Happy Bastille Day to France! July 14th is of course the most nationalistic of French holidays, celebrating the positive side of the French Revolution. A rare case of the French looking at a glass half-full instead of half-empty... Only kidding. We have met
some very interesting French scholars
here in Hong Kong at work on a number of fascinating research topics, and we found their intelligence only outdone by their great kindness and courtesy.
The French ties to Hong Kong and the China Coast have been long and significant, and for some time Britain regarded France, rather than China, Russia or Japan as its chief competitor for influence in East Asia. They had previously worked together, with a joint Anglo-French alliance defeating Chinese forces in Beijing during the Second Opium War (1856-1860). However, French influence had been increasing, particularly in Indo-China, and in the late 19th century a cash-strapped Portuguese government had entertained the notion of trading France the colony of Macau in exchange for some concessions closer to home. (Incidentally, a Portuguese parliamentarian that supported this proposal, Almeida Ribeiro, had Macau's main drag through the old city named after him even though he'd never set foot in Macau; today it is more popularly known by the Chinese as 'San Ma Lou').
So the English began to view with some alarm French moves to secure effective policy control over Annam, today's Vietnam, just a short sail away from Hong Kong. The French had actually already had an agreement in 1874, the Treaty of Philastre, that gave it control over Annam's foreign policy, and which also stated that Annam ceased to be a vassal state of China. Unfortunately, there were translating errors in the agreement, so the Chinese did not realize Annam was no longer their vassal. So when the French began to demand that the Chinese accept the terms of this decade-old treaty, they refused, and began to secretly build up troops
in Annam (click the link for details of the War).
I shall not go into the grim details of the Sino-French War of 1884-1885, other than to say that 10,000 Chinese troops were killed and 2,000 Frenchmen, and that it accomplished nothing save confirm an agreement on Annam that was already ten years old in the Chinese translation as well as the French. The Vietnamese were of course not consulted at all. In terms of casualties as a proportion of population, the French had actually suffered heavier losses, but the Chinese were the country humiliated by the agreement. After all, during the course of the war, the French attacked Taiwan and also the port of Fuzhou, sinking most of the Imperial Navy that had been in the harbour.
This is where Hong Kong comes in - after the successful French raid on Fuzhou, the ship carrying the French Admiral Courbet came into Hong Kong for much-needed repairs. Now Britain's official stance had been as a neutral in this affair. But because the rumors were rife that France had attached Fuzhou as preparation for a larger attack on Canton, the governor of Canton panicked. He made proclamations in the streets of Canton saying that the Chinese in Hong Kong and Macau were traitors anyway, but that if they stopped working on any French shipping, and caused trouble and damage to French interests they would be spared.
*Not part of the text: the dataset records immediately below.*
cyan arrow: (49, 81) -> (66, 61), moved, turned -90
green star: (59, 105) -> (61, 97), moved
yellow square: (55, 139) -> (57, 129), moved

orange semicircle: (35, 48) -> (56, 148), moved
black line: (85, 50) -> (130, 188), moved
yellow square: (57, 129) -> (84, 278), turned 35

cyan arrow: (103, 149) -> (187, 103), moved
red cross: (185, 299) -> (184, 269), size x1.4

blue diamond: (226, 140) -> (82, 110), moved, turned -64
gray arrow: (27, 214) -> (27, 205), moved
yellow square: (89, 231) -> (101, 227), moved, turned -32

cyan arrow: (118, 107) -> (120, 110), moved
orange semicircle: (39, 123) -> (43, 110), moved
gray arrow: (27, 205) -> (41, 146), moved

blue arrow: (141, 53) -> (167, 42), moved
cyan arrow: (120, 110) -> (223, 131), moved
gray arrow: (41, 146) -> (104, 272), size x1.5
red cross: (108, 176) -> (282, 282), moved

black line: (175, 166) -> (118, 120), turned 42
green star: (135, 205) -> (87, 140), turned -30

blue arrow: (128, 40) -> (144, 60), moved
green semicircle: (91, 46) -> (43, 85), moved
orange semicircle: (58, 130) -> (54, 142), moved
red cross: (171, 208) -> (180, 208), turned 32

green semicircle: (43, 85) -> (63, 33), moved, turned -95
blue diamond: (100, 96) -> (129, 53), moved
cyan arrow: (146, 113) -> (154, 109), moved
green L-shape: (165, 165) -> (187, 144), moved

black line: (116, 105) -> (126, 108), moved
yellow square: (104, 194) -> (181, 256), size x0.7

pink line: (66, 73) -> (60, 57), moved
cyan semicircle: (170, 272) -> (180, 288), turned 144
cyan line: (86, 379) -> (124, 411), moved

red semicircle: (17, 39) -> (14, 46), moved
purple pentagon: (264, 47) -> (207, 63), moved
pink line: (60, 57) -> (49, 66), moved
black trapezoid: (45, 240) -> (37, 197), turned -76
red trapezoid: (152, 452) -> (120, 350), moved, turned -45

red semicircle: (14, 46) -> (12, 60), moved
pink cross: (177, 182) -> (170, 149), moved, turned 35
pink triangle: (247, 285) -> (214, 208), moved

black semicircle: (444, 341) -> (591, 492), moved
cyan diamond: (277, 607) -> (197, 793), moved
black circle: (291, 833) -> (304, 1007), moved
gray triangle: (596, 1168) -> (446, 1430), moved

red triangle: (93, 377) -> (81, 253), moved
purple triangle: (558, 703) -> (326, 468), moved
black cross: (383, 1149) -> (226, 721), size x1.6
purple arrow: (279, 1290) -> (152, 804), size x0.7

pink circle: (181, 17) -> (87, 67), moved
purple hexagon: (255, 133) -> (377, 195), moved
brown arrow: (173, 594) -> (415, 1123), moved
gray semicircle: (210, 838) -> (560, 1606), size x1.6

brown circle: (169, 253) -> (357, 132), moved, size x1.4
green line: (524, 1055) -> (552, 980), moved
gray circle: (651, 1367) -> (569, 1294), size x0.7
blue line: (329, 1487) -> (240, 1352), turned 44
The story of the rioting that followed and the civil unrest in Hong Kong is excellently told
by Professor Elizabeth Sinn, and I shall not attempt to do so here. Suffice it to say that there were riots on the streets, the Governor had to assume emergency powers (another example of nationalism and a political spirit in Hong Kong
) and rioters, mainly cargo coolies, had to be dispersed by Sikh guardsmen firing carbines and hacking with their swords, and later by a group of 100 Kent regiment soldiers marching to the site of the disturbance with fixed bayonets. While the disturbances were ultimately quelled, the government required the assistance of 'unofficial' Chinese sources of authority such as the Nan Pei Hang and the Tung Wah Hospital (still influential today). Such research on unofficial sources of Chinese authority in colonial Hong Kong has been a specialty of Dr. Sinn's research.
It furnishes additional proof, if more was needed, that even in transient Hong Kong, among the poorest classes that had gone to a British colony to make their living, there was an incipent Chinese nationalism and willingness to defy British authority. It could be said to be one of the most important civil disturbances in Chinese history, in fact. Why? Because who was a young, eighteen-year old easily-impressionable student resident in Hong Kong at the time? It was none other than Sun Yat-Sen, the father of modern China. The event had a profound impact on him; he felt that the patriotism displayed by the dockworkers in sympathy to the Chinese War against the French showed him that change was possible, and came to realize the power of nationalism. Who knows what direction Dr. Sun's life would have taken if he had not been in Hong Kong, but had stayed in Hawaii at the Iolani school?
Hong Kong apolitical? Don't make me laugh.